The founders of the first Benedictine communities expected to continue their European monastic way of life in the new mission field. But because of the primitive living situations on the frontier, the extreme physical poverty, and the apostolic needs of the Catholic immigrants, the sisters had to adapt their lifestyle to new circumstances in order to survive and to serve. The most evident adaptation was their inability to observe the confines of the traditional European cloister, as their crowded quarters often served as convent and boarding school.

Mother Benedicta Riepp, the superior of the sisters at Saint Marys, soon found herself in conflict with Abbot Wimmer over questions of jurisdiction. When she appealed to Rome to clarify her authority as superior, the Vatican responded with a decree (December 6, 1859) that the Benedictine women in America were to be under the jurisdiction of their local bishop. Furthermore, they were required to substitute simple vows for solemn vows, apparently because they were not keeping the strict enclosure which was associated with solemn vows. (1)

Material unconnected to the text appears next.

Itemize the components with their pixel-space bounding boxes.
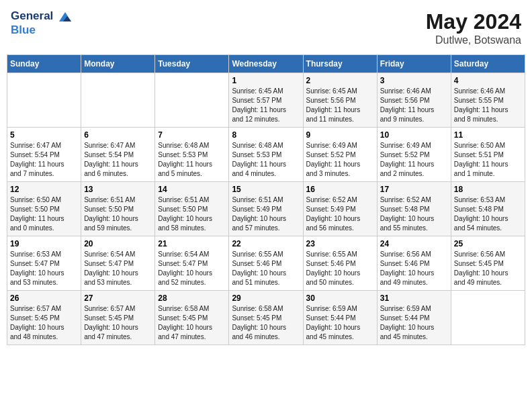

Another alarming change was initiated by Abbot Wimmer, acting solely on his own authority. Without consulting the sisters, he petitioned Rome in 1858 to decree that the American Benedictine women should substitute the Little Office of the Blessed Virgin Mary for the Divine Office. (2) No doubt he thought he was doing the sisters a favor by lightening their prayer obligations. But this decree, granted in 1866, together with the previous decree of 1859, effectively deprived the American sisters of three of their basic monastic rights: autonomy, solemn vows, and the Divine Office.

Some major consequences followed. First, certain members of the hierarchy refused to recognize the sisters as Benedictine monastics. For example, Bishop William Ullathorne, OSB, of Birmingham, England, wrote to an American prioress in 1880, “From all that I have heard about Benedictine women of the United States, . . . you do not appear to be true religious in the canonical sense of the term, but rather a pious Institute, bearing the Benedictine name.” (3)

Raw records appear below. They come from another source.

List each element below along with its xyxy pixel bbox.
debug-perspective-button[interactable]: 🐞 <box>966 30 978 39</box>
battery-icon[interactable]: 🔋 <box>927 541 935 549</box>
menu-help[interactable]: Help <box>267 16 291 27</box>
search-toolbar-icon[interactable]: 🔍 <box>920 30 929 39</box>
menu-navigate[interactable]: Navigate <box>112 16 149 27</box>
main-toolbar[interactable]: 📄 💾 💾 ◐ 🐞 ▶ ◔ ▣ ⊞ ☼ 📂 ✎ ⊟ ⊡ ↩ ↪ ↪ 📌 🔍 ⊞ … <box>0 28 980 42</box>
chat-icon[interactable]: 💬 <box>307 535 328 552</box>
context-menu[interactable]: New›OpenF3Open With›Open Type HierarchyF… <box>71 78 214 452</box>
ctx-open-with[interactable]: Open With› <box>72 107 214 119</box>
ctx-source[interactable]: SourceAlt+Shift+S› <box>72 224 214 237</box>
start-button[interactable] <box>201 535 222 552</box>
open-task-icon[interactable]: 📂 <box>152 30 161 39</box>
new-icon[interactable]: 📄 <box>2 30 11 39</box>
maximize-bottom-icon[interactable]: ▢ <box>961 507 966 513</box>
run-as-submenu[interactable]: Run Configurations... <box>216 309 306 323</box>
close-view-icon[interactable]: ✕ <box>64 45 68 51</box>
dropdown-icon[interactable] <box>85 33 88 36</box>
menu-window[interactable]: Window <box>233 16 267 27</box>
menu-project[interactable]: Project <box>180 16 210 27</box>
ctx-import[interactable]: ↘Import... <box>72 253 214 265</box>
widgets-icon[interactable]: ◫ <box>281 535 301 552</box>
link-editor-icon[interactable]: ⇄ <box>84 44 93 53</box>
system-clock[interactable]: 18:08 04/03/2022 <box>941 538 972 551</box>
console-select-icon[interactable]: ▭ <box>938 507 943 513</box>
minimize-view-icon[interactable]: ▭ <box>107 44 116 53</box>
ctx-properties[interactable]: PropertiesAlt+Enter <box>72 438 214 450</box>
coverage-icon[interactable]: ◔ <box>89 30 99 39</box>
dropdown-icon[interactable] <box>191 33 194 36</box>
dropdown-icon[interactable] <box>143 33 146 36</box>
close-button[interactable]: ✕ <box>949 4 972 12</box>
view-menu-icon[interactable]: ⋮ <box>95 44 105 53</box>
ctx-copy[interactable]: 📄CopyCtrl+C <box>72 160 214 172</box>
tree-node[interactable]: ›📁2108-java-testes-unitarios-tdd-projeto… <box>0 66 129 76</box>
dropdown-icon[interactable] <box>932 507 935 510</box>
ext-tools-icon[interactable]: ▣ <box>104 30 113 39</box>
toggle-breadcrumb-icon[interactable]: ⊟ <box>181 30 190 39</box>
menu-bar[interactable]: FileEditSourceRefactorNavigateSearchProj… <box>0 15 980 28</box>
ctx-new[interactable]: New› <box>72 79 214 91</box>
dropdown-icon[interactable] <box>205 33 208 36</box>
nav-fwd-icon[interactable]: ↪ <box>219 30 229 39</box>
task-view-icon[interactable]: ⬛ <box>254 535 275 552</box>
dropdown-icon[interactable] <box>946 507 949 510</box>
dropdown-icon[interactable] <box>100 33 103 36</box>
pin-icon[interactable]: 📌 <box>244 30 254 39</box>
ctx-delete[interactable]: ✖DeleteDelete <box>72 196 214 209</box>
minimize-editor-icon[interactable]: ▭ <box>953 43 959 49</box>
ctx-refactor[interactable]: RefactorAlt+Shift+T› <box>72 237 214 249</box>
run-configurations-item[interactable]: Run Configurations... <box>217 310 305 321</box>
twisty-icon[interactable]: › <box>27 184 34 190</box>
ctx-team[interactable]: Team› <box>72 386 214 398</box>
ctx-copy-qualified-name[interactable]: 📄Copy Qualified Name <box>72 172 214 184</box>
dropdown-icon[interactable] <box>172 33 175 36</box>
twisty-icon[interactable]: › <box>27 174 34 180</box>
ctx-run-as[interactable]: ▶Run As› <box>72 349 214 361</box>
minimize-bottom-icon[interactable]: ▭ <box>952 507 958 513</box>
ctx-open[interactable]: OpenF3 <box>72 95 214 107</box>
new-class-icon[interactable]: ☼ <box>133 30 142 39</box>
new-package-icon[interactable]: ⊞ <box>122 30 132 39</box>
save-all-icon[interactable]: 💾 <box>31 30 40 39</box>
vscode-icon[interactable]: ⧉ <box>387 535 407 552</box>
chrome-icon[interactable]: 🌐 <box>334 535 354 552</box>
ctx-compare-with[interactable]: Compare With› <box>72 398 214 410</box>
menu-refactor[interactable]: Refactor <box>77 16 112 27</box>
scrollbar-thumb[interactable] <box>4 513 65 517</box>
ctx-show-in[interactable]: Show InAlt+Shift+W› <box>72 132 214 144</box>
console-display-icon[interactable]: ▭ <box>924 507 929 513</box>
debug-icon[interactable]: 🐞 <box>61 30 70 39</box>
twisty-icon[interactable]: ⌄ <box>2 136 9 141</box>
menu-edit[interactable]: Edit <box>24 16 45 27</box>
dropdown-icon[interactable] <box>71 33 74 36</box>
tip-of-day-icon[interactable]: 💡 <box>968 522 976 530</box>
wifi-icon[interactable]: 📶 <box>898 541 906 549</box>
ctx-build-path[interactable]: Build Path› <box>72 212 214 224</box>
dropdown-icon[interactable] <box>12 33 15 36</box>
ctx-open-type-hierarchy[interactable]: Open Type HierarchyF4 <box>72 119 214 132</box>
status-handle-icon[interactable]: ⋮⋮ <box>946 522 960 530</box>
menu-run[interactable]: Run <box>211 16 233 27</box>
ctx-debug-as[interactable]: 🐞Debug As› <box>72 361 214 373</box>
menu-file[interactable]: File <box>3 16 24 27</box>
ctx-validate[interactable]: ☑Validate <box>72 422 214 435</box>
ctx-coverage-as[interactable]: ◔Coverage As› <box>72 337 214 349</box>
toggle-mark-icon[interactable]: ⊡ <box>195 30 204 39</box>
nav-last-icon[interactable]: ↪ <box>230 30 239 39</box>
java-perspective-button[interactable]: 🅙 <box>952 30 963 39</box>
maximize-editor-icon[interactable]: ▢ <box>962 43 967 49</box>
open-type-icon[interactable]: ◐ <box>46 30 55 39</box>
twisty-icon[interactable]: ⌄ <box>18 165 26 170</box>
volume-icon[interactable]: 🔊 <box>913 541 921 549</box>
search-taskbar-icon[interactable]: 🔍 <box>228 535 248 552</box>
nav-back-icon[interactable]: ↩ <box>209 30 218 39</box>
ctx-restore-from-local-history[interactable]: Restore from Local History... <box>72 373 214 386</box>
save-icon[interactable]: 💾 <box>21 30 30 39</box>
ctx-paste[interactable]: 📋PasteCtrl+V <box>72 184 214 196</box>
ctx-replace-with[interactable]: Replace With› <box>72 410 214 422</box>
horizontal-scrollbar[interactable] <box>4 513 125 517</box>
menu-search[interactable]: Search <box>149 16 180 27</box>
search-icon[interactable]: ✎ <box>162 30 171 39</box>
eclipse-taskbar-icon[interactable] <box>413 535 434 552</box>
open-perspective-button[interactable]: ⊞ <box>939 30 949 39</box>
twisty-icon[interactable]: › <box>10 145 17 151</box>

Second, the Benedictine nuns of Europe considered the Americans unfaithful renegades who had indifferently abandoned their precious monastic tradition. The separation from the European motherhouses was officially solidified in future church documents, in which the strictly enclosed Benedictine women were classified as moniales or nuns, and the American Benedictine women were classified as sorores or sisters. From all sides it appears that the American sisters were considered apostolic rather than monastic religious.

Moreover, salt was rubbed into the American sisters’ wounds by the realization that their brother monks in North America, who lived a similar lifestyle without strict enclosure, were not deprived by Rome of their autonomy, solemn vows, nor the Divine Office. Thus, the American monks were not divided into a class separate from their European roots, but continued to be recognized as observant monastics.*


[quote=ChemicalBean]I Not so very long ago, the Church said to all women religious “you have to have a cloister somewhere.” .

there was always a provision for a woman who wanted to take vows but remained at home, Catherine of Sienna in the 14th c. was an example.